LinuxCNC / linuxcnc

LinuxCNC controls CNC machines. It can drive milling machines, lathes, 3d printers, laser cutters, plasma cutters, robot arms, hexapods, and more.
http://linuxcnc.org/
GNU General Public License v2.0
1.78k stars 1.14k forks source link

Stack smash with mesa-modbus #2609

Closed pcw-mesa closed 1 year ago

pcw-mesa commented 1 year ago

With the right kind of RX serial data, it's possible to crash LinuxCNC + mesa_modbus with a stack error. While trying to duplicate a forum users error and experimenting with mesa_modbus robustness to various communication faults, I found that by powering down the remote modbus device and then powering it back up I could crash LinuxCNC:

hm2/hm2_7i96s.0: IO Pin 049 (P1-23/DB25-12): IOPort hm2/hm2_7i96s.0: IO Pin 050 (P1-25/DB25-13): IOPort hm2/hm2_7i96s.0: registered note: MAXV max: 30.000 units/sec 1800.000 units/min note: LJOG max: 30.000 units/sec 1800.000 units/min note: LJOG default: 30.000 units/sec 1800.000 units/min note: jog_order='XYZ' note: jog_invert=set() call/response function number mismatch call/response function number mismatch

stack smashing detected : terminated call/response function number mismatch

My guess is that more RX data is present than expected (generated by bogus RX characters caused by marginal serial RX levels during power cycles)

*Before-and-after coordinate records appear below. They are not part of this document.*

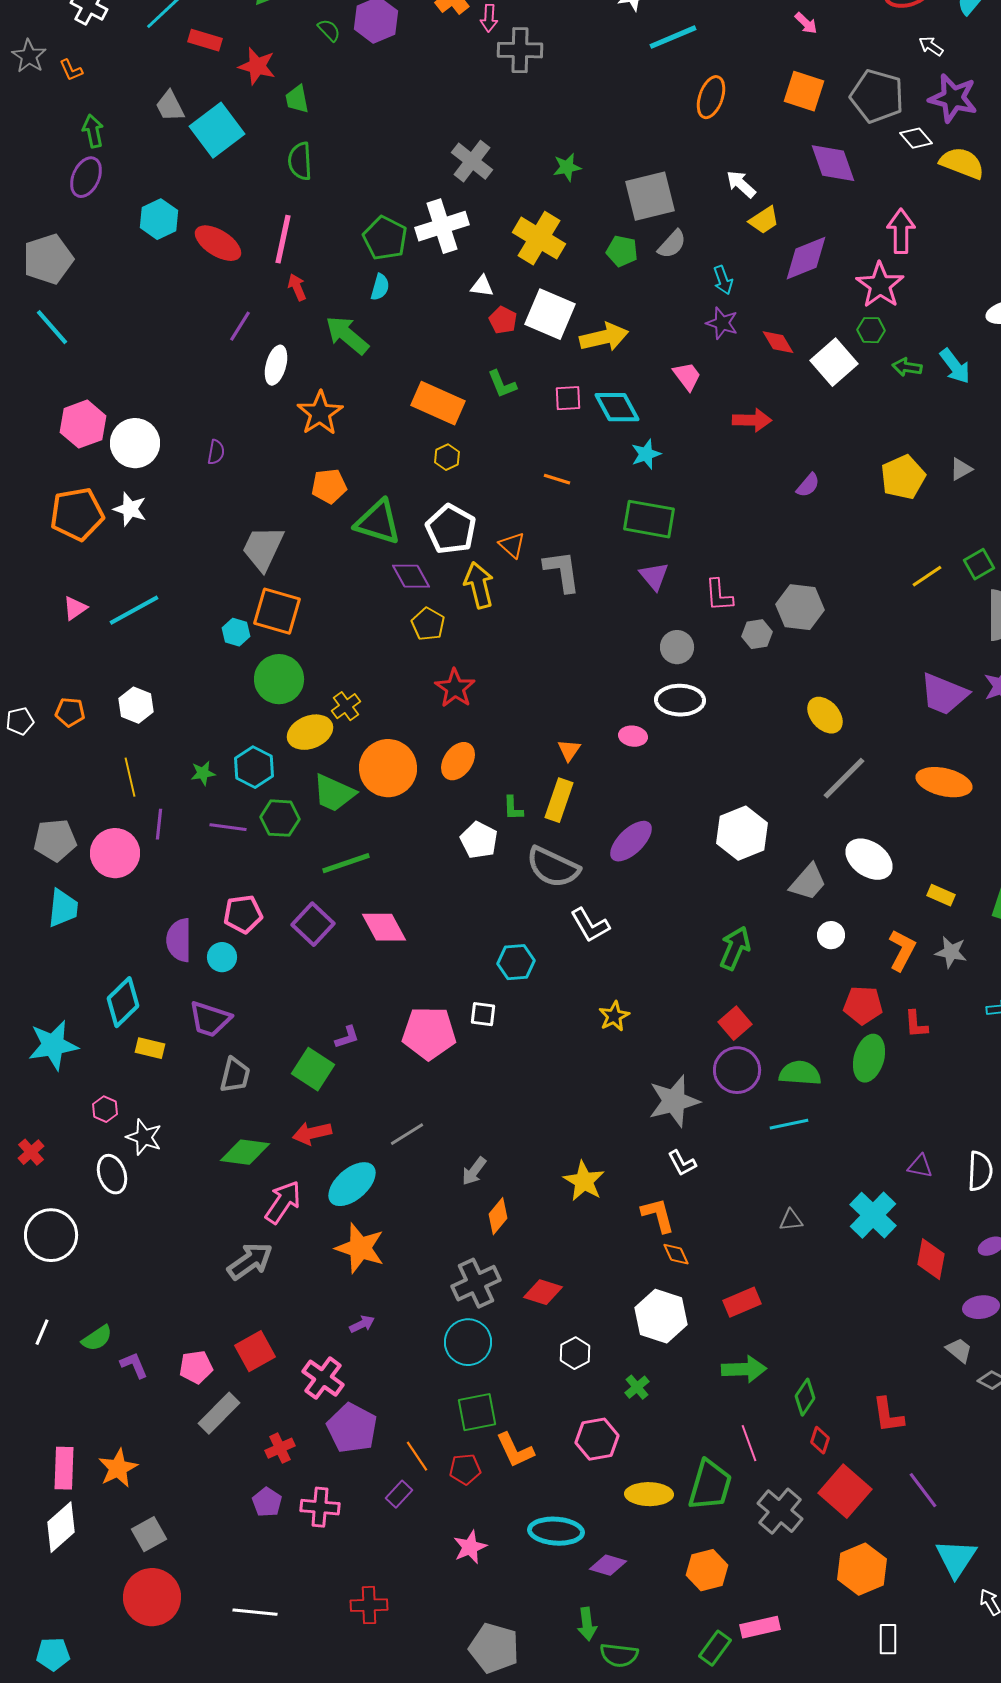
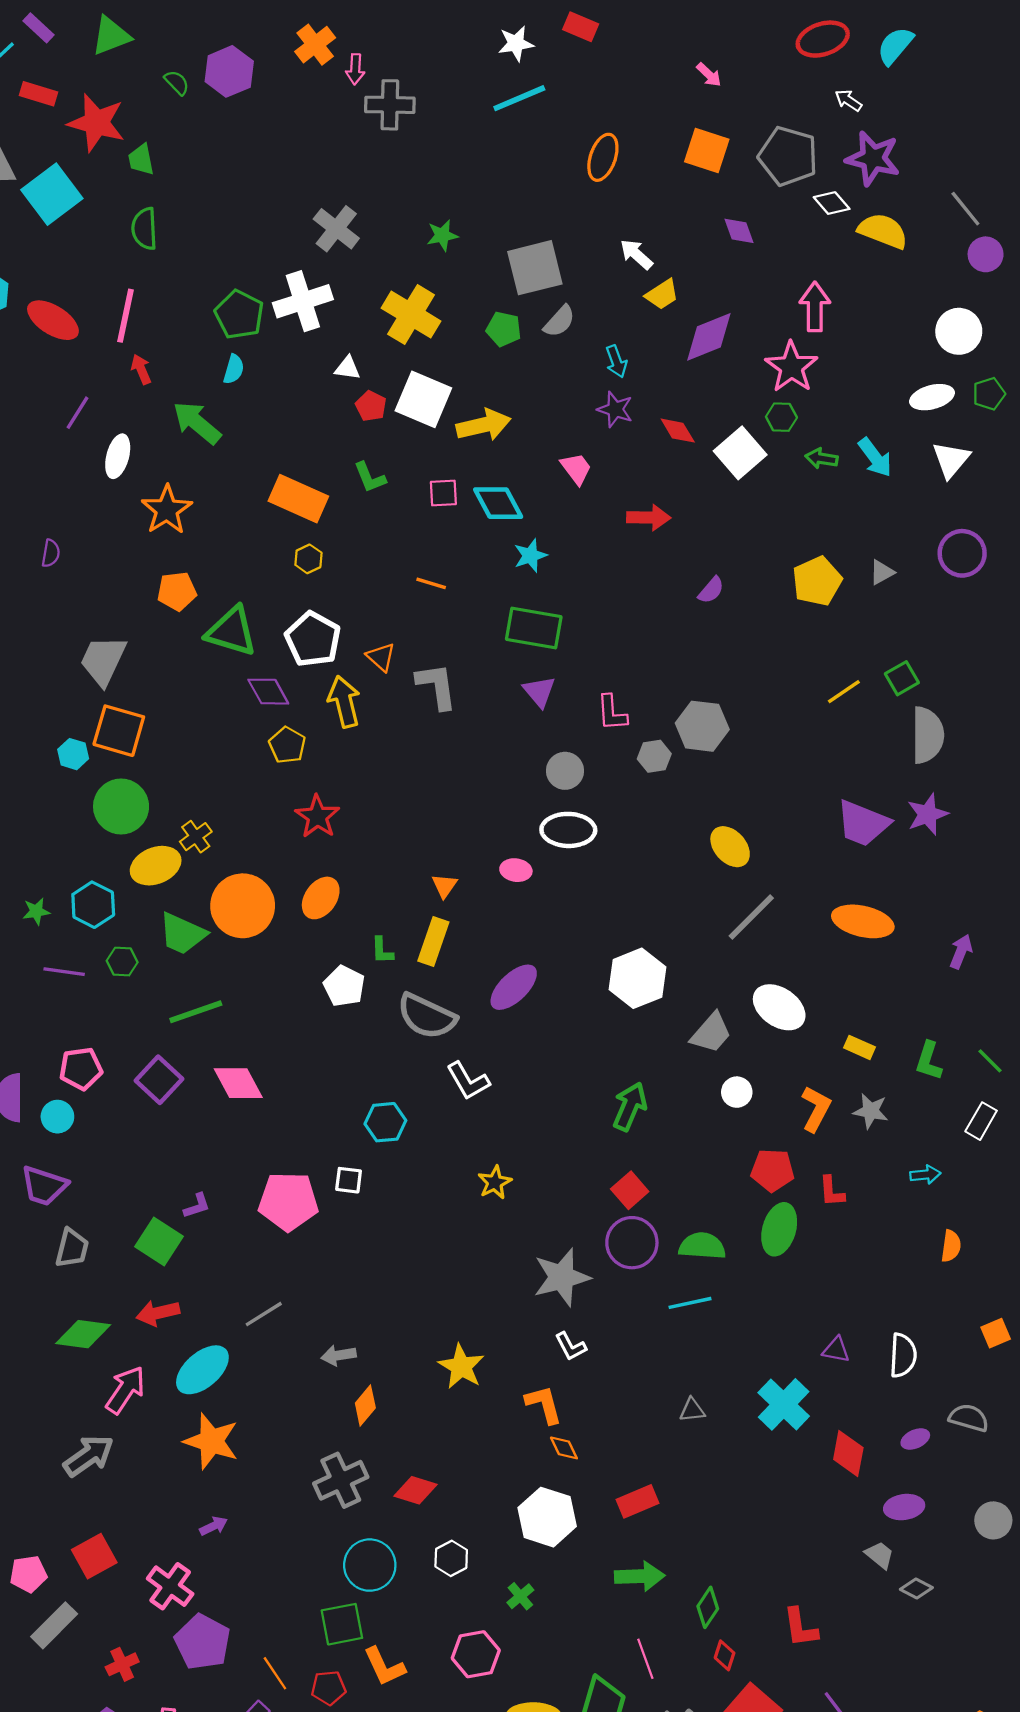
cyan line: (673, 37) -> (519, 98), moved
red star: (257, 66) -> (96, 123), size x1.4
purple diamond: (833, 163) -> (739, 231), size x0.6
green hexagon: (280, 818) -> (122, 962), size x0.7
gray arrow: (474, 1171) -> (339, 1355), turned 44
cyan circle: (468, 1342) -> (370, 1565), moved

Its possible to work around this by setting the max characters constant larger in the .mod file but it would probably be better to validate the amount of RX data before using it.

petterreinholdtsen commented 1 year ago

[pcw-mesa]

With the right kind of RX serial data, it's possible to crash LinuxCNC

  • mesa_modbus with a stack error. While trying to duplicate a forum users error and experimenting with mesa_modbus robustness to various communication faults, I found that by powering down the remote modbus device and then powering it back up I could crash LinuxCNC:

Are you able to run linuxcnc with valgrind to get more information about the crash? It might pinpoint exactly where in the code the problem is. -- Happy hacking Petter Reinholdtsen

pcw-mesa commented 1 year ago

I can try but since you can work around the problem by increasing the max characters constant, locating of the problem in the source is likely pretty easy.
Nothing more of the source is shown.